Aside from my Writer’s Voice entry, I haven’t written that much about writing lately, and I’ve decided that that needs to change. One of my favorite things about reading other writers’ blogs is learning about their characters and imagining how fun it will be to finally be able to read those characters’ stories once their book is published. Plus, it’s always fun to see what other people are working on.

That’s why I’ve decided to make Mondays “Character Mondays.” Each Monday, I’m going to share a bit about one of the characters I’m working with. This should be helpful for me because it will force me to make sure that I really understand all of my characters, and I’m hoping it’ll make my blog more interesting for those of you who are tired of having most of my posts be book reviews.

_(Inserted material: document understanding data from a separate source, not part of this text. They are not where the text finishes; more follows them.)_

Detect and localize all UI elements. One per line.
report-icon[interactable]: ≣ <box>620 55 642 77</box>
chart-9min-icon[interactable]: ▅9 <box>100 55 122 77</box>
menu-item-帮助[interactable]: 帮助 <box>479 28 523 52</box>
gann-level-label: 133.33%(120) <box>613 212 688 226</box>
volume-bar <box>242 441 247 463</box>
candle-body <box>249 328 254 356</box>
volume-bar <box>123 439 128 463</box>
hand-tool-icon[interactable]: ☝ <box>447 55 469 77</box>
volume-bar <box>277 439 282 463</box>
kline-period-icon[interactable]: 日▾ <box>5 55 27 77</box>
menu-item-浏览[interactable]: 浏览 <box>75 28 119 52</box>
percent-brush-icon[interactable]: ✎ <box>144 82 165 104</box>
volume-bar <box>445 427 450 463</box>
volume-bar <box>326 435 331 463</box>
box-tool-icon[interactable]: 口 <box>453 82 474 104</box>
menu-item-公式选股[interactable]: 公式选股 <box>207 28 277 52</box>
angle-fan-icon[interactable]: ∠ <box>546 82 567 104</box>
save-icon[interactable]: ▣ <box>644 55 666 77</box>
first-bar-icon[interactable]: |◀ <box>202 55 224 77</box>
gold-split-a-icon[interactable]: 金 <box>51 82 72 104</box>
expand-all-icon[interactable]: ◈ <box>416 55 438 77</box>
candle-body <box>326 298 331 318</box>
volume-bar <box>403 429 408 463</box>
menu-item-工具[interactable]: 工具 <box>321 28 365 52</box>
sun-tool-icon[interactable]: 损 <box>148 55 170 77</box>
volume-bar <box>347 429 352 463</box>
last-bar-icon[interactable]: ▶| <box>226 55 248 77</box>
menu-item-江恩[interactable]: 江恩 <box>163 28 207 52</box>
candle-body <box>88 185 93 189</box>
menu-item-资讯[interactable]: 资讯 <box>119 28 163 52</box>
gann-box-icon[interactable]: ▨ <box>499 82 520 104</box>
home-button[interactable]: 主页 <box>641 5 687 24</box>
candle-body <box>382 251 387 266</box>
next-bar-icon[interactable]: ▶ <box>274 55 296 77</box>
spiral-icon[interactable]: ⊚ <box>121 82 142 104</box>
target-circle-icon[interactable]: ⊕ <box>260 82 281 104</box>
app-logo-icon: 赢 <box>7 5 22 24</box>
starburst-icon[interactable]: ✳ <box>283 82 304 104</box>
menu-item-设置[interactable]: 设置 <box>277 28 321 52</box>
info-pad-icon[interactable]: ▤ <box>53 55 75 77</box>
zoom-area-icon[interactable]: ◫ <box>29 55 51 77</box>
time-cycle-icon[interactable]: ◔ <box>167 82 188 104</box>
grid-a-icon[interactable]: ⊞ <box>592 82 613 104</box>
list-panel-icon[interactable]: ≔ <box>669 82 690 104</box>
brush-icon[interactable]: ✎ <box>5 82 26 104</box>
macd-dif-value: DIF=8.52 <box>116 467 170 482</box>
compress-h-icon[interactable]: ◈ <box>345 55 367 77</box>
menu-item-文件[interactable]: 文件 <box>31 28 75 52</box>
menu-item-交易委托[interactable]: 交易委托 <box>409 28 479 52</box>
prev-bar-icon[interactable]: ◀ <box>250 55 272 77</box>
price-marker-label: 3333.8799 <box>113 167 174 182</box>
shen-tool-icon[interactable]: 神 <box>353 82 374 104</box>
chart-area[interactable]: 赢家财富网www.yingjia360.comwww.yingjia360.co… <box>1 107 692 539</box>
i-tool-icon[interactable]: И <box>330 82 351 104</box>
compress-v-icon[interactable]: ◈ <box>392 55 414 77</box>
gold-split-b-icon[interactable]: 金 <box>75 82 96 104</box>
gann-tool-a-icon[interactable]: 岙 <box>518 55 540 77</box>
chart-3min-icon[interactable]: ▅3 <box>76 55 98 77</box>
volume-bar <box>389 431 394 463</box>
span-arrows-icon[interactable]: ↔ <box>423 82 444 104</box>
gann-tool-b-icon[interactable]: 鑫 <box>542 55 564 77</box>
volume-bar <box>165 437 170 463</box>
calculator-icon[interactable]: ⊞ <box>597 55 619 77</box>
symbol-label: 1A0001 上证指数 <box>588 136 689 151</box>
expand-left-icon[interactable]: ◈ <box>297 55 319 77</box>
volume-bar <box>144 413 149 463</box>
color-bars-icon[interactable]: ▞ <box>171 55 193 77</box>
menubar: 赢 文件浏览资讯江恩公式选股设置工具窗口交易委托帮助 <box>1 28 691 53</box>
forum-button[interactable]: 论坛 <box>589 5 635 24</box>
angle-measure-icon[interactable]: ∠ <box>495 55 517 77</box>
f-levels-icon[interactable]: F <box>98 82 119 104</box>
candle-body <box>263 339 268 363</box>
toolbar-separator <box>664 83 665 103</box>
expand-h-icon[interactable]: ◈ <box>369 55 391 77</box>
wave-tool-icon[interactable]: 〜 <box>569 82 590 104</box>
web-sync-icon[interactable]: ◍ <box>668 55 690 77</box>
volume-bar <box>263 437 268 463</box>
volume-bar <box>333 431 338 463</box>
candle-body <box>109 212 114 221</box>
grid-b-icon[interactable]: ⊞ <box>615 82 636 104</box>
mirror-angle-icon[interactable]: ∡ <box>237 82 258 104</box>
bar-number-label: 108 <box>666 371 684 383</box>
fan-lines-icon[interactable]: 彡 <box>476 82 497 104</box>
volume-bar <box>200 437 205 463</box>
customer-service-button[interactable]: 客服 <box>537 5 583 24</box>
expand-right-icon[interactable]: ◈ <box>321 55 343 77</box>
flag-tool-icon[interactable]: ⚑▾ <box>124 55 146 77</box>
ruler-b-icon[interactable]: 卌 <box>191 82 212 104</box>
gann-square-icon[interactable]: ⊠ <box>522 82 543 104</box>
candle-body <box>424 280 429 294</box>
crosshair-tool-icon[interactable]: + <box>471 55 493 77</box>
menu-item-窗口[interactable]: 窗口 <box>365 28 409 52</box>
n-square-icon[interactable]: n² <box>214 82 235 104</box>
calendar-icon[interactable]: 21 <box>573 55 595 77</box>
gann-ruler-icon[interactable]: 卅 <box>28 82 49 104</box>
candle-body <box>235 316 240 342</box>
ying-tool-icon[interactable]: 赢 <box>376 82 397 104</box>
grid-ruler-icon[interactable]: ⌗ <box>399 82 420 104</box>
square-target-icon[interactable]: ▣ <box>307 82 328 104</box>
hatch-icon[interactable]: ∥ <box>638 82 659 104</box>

Since I’m currently reading through CP notes for my novel LET GO, I’m going to start with the main character from that one.

Name: Samantha Carson

Age:22, turns 23 halfway through the novel

Appearance: Tall, medium build with black hair that’s cut to her shoulders. Always dresses in business attire.

Background: Samantha was born in New York. Her dad died when she was little, and her mother dated a string of losers after that. Samantha left as soon as she could and never looked back. She’s currently in her last year at the University of Minnesota, where she’s studying to become an accountant.

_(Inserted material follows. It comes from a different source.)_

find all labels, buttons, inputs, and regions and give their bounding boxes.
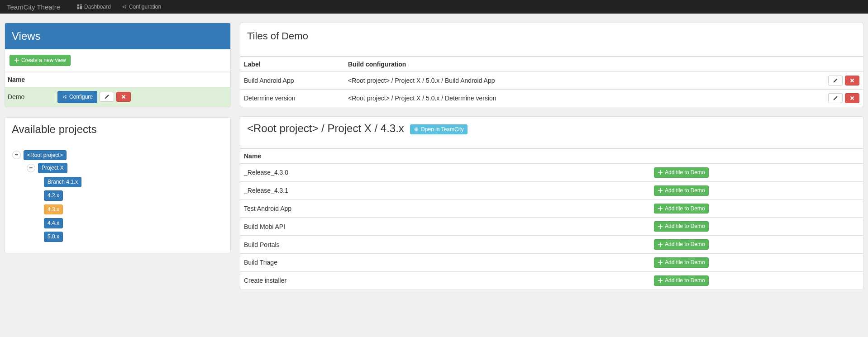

Personality: Samantha generally has a scowl on her face, and the world at large annoys her. She doesn’t like to waste time, and she hates smiling/happy people. She has a good heart, though, and her roommates are doing their best to make sure that that part of her shines through.

Why you should want to read her story:
Samantha’s “I hate the world” façade is starting to break. She’s forced to interact with Chloe, her incessantly happy new roommate, and she finds herself confronted with feelings that she’s tried her best to suppress for the last decade. If she’s ever going to be able to live a happy, normal life, she’s going to have to learn how to let go of the past. If only that were as easy as it sounds.

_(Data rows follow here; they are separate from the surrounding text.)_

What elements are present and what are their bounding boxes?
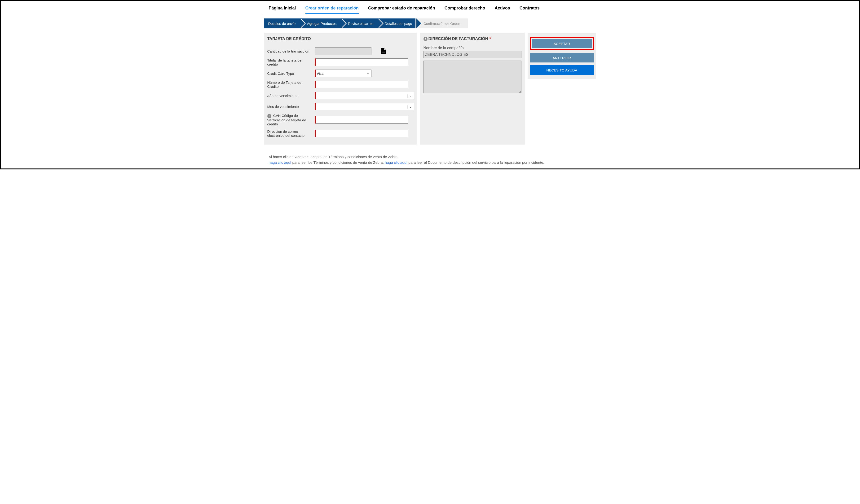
- card-number-input[interactable]: [315, 81, 408, 88]
- previous-button[interactable]: ANTERIOR: [530, 53, 594, 62]
- top-nav: Página inicial Crear orden de reparación…: [262, 4, 598, 14]
- nav-comprobar-derecho[interactable]: Comprobar derecho: [445, 6, 485, 14]
- cvn-label: CVN Código de Verificación de tarjeta de…: [267, 114, 306, 126]
- service-doc-link[interactable]: haga clic aquí: [385, 160, 407, 164]
- card-type-select[interactable]: [315, 70, 371, 77]
- nav-comprobar-estado[interactable]: Comprobar estado de reparación: [368, 6, 435, 14]
- footer-line1: Al hacer clic en 'Aceptar', acepta los T…: [269, 155, 399, 159]
- nav-contratos[interactable]: Contratos: [519, 6, 540, 14]
- info-icon[interactable]: i: [267, 114, 271, 118]
- nav-pagina-inicial[interactable]: Página inicial: [269, 6, 296, 14]
- amount-label: Cantidad de la transacción: [267, 49, 315, 53]
- amount-input[interactable]: [315, 47, 371, 55]
- credit-card-panel: TARJETA DE CRÉDITO Cantidad de la transa…: [264, 33, 417, 145]
- billing-panel: i DIRECCIÓN DE FACTURACIÓN * Nombre de l…: [420, 33, 525, 145]
- document-icon[interactable]: [381, 48, 386, 54]
- info-icon[interactable]: i: [424, 37, 428, 41]
- step-detalles-envio[interactable]: Detalles de envío: [264, 18, 300, 28]
- card-type-label: Credit Card Type: [267, 71, 315, 75]
- exp-month-select[interactable]: [315, 103, 414, 110]
- required-star: *: [489, 37, 491, 41]
- step-confirmacion: Confirmación de Orden: [415, 18, 468, 28]
- exp-year-select[interactable]: [315, 92, 414, 99]
- holder-label: Titular de la tarjeta de crédito: [267, 58, 315, 66]
- exp-year-label: Año de vencimiento: [267, 94, 315, 98]
- email-input[interactable]: [315, 130, 408, 137]
- nav-activos[interactable]: Activos: [495, 6, 510, 14]
- card-number-label: Número de Tarjeta de Crédito: [267, 81, 315, 88]
- terms-link[interactable]: haga clic aquí: [269, 160, 291, 164]
- email-label: Dirección de correo electrónico del cont…: [267, 129, 315, 138]
- footer-end2: para leer el Documento de descripción de…: [407, 160, 544, 164]
- accept-button[interactable]: ACEPTAR: [532, 39, 592, 48]
- exp-month-label: Mes de vencimiento: [267, 104, 315, 109]
- holder-input[interactable]: [315, 58, 408, 66]
- stepper: Detalles de envío Agregar Productos Revi…: [264, 18, 596, 28]
- accept-highlight-frame: ACEPTAR: [530, 37, 594, 50]
- footer-mid1: para leer los Términos y condiciones de …: [291, 160, 385, 164]
- actions-panel: ACEPTAR ANTERIOR NECESITO AYUDA: [528, 33, 596, 79]
- company-label: Nombre de la compañía: [424, 46, 521, 50]
- help-button[interactable]: NECESITO AYUDA: [530, 65, 594, 75]
- billing-address-textarea[interactable]: [424, 61, 521, 93]
- company-input[interactable]: [424, 51, 521, 58]
- billing-title: DIRECCIÓN DE FACTURACIÓN: [428, 37, 488, 41]
- credit-card-title: TARJETA DE CRÉDITO: [267, 37, 414, 44]
- nav-crear-orden[interactable]: Crear orden de reparación: [305, 6, 359, 14]
- footer-text: Al hacer clic en 'Aceptar', acepta los T…: [269, 154, 595, 166]
- cvn-input[interactable]: [315, 116, 408, 124]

And, because I always make playlists for my characters, I’ve decided to share the five songs that best fit Samantha (even though she would probably never listen to most of them).

Samantha’s Playlist:
1. This Grudge by Alanis Morissette
Who’s it hurting now?
Who’s the one left stuck?
Who’s it torturing now…

2. Leave Home by Driveblind
We save ourselves
because no one else will…

3. Stand My Ground by Within Temptation
Stand my ground
I won’t give in
No more denying
I’ve got to face it…

4. Never Too Late by Three Days Grace
The world we knew
Won’t come back
The time we’ve lost
Can’t get back…

5. Saved by The Spill Canvas
I am unraveling
Unbearbly empty
And if this ground gives way
I just hope that you’ll catch me…

If you want to join in on Character Monday, feel free! Just click on the link below and add your name and/or the name of your blog, plus a link to your post so everyone else can check it out, too! 

NaNo Wrap-up

I meant to write this yesterday, but I ended up going to the regional TGIO party and helping my boyfriend’s family set up Christmas decorations and stuff of that nature, so I didn’t really get around to it. So, here we are. December. For the first time, I’m actually glad that NaNo’s finished. I sort of lost interest in writing during the last few days of the month. I learned about this Pitch Wars contest, and since November 26, I’ve been more interested in editing one of my manuscripts to prepare it for that contest than I have been about writing more first drafts. But I’m getting ahead of myself. Now for some numbers from the past month.

Total number of words written: 243,374

That’s not the 250k that I was aiming for, but it’s still 20k more than I wrote last year, so I’m still pleased with it. At least it’s an improvement. And I know that I could have reached my goal if I hadn’t gotten distracted those last couple of days. And if I had prepared more ahead of time. I had planned on working on three novels. I was going to write drafts one of Alone and For Real This Time, both of which I thought about be about 100k. Then I was going to finish up draft one of Let Go for 50k weekend. I wrote about 45k of it for Camp NaNo, and I wasn’t even halfway through with what I was going to write for it, so it seemed like a good plan.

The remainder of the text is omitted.